▸ **Exercise prompt**
With the images removed, write out every line below exactly.

▸ **Information supplied**

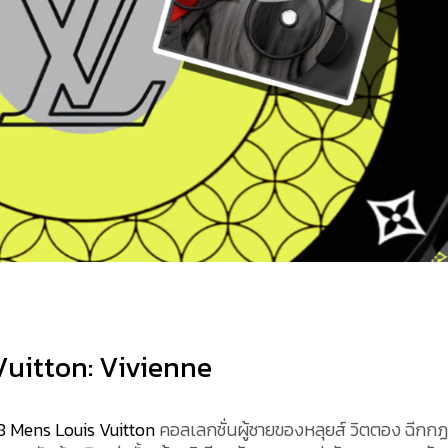
Vuitton: Vivienne
8 Mens Louis Vuitton
คอลเลกชั่นผู้ชายของหลุยส์ วิตตอง ฉีกกฏ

▸ **Task output**
Vuitton: Vivienne
8 Mens Louis Vuitton
คอลเลกชั่นผู้ชายของหลุยส์ วิตตอง ฉีกกฏ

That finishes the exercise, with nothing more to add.